By Irina Slav
Canada’s oil and gas industry could shed another 12,500 and more jobs this year, which would bring the total job losses over the past five years to 23 percent of the 2014 total, which stood at 226,500. These are among the findings of a report by PetroLMI, the labor market information service for Canada’s oil and gas industry, a division of Energy Safety Canada.
The reasons PetroLMI lists for the job losses expected for this year contain few surprises, and include “low commodity prices, a decline in capital spending and uncertainty over market access.”
“Many exploration and production and oil sands companies reported only limited capital and production guidance for 2019 because of the uncertain market conditions,” said PetroLMI’s vice president, Carol Howes, in a comment on the report’s findings.
This is the latest sign that Canada’s oil and gas industry has a long way to go before it recovers despite the efforts of the Alberta government, which last year imposed obligatory production cuts on oil companies operating in the province to arrest the decline in prices.
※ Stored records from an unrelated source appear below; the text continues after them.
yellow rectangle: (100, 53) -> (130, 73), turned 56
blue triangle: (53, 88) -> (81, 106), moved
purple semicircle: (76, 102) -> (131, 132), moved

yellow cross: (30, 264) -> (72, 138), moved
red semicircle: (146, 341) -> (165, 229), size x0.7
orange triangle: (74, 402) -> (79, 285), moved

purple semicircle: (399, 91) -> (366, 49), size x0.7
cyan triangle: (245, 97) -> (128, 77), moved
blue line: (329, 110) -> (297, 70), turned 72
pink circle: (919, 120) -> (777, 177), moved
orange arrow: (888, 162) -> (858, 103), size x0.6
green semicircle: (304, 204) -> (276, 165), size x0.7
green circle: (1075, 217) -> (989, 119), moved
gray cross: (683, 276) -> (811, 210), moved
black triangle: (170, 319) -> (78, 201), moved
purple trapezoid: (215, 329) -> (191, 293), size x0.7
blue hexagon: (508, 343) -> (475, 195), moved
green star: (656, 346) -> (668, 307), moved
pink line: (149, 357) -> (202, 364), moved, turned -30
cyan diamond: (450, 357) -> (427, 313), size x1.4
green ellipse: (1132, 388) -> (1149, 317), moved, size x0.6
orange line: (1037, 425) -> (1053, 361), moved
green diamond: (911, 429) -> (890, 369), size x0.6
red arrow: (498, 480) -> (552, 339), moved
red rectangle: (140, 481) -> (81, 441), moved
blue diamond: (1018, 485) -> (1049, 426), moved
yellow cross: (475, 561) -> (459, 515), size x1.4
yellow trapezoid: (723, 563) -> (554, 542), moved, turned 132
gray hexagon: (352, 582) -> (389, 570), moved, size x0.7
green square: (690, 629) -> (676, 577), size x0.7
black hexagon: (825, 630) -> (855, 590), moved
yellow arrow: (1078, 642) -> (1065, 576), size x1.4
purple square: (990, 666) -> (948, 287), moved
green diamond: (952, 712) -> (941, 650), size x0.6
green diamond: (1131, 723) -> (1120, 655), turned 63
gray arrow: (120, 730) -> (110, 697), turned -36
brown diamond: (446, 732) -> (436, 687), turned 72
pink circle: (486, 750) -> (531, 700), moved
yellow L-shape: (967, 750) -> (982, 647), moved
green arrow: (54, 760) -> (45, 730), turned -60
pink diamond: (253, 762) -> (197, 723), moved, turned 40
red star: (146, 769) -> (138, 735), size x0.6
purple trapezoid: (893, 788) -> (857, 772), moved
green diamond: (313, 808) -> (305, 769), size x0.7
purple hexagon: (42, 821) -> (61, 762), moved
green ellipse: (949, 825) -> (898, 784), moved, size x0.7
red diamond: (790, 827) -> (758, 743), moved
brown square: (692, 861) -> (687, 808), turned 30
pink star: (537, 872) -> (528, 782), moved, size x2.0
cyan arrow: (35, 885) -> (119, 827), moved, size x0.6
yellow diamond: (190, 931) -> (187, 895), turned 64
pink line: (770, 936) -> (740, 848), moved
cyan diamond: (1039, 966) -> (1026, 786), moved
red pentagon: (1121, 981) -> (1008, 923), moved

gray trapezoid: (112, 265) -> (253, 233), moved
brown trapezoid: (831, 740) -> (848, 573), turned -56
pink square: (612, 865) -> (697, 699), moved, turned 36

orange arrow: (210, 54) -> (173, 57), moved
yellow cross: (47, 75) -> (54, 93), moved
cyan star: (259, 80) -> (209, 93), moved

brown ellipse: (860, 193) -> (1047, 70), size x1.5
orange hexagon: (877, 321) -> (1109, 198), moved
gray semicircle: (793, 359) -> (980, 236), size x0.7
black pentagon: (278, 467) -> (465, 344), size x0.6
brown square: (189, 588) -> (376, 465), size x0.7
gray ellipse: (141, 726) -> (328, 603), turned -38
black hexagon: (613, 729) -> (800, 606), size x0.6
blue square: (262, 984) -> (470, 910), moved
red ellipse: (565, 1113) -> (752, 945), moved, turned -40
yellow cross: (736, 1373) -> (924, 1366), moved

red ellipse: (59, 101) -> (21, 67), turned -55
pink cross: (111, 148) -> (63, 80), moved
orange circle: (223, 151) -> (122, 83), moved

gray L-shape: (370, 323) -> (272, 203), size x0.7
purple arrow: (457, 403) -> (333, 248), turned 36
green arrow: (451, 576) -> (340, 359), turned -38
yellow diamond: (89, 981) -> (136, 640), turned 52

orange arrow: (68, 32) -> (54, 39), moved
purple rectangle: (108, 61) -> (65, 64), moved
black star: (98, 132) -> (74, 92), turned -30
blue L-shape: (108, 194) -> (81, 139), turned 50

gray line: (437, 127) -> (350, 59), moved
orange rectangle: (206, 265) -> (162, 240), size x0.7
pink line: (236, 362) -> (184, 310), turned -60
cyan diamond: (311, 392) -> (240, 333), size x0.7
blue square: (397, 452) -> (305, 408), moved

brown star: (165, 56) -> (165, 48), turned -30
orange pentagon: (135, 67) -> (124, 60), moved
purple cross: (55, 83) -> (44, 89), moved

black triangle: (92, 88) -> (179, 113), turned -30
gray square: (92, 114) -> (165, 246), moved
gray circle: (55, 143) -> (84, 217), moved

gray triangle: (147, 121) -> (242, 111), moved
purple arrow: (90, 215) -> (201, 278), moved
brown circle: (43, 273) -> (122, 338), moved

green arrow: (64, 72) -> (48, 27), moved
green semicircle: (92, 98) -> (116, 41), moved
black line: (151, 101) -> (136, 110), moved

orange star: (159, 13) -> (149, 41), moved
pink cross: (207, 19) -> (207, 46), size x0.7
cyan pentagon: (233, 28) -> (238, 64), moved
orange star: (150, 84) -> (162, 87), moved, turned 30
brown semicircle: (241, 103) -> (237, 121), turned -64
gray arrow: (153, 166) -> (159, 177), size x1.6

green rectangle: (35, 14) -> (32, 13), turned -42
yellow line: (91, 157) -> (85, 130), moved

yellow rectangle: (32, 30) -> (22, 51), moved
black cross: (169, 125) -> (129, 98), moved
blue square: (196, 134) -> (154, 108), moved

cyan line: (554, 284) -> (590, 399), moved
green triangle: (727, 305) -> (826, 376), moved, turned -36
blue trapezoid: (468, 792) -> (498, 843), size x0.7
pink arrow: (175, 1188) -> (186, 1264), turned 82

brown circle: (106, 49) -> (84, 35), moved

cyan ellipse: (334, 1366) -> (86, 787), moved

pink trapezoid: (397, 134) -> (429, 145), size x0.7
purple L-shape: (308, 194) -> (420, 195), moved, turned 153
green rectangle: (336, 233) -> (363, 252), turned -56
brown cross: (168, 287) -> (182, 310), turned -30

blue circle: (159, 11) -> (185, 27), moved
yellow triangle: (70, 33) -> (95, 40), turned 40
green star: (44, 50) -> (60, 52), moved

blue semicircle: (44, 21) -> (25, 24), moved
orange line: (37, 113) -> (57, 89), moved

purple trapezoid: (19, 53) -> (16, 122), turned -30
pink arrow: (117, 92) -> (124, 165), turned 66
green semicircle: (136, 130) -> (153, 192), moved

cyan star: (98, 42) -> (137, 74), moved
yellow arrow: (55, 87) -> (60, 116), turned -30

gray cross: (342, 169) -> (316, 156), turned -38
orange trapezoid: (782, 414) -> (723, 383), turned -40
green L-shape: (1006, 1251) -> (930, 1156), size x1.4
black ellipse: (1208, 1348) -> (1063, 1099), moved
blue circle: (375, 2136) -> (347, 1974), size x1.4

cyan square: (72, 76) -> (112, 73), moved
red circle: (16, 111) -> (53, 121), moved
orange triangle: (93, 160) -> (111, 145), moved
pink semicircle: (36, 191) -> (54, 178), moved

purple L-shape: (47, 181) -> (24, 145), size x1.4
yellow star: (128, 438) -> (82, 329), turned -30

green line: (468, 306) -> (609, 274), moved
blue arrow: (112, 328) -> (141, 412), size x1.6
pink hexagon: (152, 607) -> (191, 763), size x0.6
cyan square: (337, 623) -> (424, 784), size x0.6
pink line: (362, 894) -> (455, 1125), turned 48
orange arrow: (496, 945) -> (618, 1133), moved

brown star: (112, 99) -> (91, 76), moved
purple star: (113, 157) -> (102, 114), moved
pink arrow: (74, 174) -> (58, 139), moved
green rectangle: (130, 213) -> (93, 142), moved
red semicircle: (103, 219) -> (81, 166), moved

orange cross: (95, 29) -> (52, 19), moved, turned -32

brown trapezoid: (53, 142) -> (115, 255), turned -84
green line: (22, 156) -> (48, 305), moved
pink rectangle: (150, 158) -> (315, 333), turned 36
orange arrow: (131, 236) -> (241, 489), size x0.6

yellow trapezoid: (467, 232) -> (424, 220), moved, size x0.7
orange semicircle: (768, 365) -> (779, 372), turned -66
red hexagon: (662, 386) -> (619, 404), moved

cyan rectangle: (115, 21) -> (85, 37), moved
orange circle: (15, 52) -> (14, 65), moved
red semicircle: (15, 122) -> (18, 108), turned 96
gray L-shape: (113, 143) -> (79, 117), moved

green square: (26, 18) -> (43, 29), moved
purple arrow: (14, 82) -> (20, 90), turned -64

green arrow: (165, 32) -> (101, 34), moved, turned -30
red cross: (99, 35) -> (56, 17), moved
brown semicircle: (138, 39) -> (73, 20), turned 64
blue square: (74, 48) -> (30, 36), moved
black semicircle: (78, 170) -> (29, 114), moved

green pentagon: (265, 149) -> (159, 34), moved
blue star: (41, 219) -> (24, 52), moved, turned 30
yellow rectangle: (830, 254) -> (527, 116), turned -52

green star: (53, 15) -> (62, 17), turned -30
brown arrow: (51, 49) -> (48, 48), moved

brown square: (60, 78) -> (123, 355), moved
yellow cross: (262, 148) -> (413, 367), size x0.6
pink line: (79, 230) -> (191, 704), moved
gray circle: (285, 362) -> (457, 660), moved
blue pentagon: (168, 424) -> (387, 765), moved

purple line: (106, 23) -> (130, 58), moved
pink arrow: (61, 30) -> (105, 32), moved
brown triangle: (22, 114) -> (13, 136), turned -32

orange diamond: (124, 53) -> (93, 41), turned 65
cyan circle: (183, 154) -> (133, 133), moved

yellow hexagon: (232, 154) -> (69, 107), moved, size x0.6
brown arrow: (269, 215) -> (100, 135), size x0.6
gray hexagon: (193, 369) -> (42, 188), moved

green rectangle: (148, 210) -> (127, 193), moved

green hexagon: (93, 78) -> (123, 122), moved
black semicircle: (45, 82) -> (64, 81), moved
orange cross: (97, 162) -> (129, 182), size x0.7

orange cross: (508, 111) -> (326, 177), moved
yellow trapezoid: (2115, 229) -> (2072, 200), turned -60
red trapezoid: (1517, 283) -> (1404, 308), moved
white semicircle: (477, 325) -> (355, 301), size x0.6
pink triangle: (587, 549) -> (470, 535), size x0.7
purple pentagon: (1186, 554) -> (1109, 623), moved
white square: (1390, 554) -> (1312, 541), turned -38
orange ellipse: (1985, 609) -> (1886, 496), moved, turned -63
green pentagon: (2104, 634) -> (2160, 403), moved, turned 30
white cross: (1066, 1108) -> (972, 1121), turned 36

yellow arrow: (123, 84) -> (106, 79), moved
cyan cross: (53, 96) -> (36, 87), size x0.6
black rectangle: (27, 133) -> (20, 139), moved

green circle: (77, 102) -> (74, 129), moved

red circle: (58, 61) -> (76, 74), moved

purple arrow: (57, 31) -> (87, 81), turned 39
While the move turned out to be successful, it had a boomerang effect, making Canadian crude less appealing to refiners. Chinese companies, which went on a shopping spree when Western Canadian Select was trading at a US$50 discount to WTI per barrel, completely stopped buying it when prices began to rise. U.S. refiners—the largest market for Canadian heavy crude—also became less willing to pay more for the crude. This led to a buildup in crude oil inventories in February, despite the cuts.
The natural gas segment is not faring much better, according to the PetroLMI report. “Stalled progress on the development of new pipeline and liquefied natural gas (LNG) infrastructure projects, heightened uncertainty, however, and lowered investor confidence,” the report’s authors said.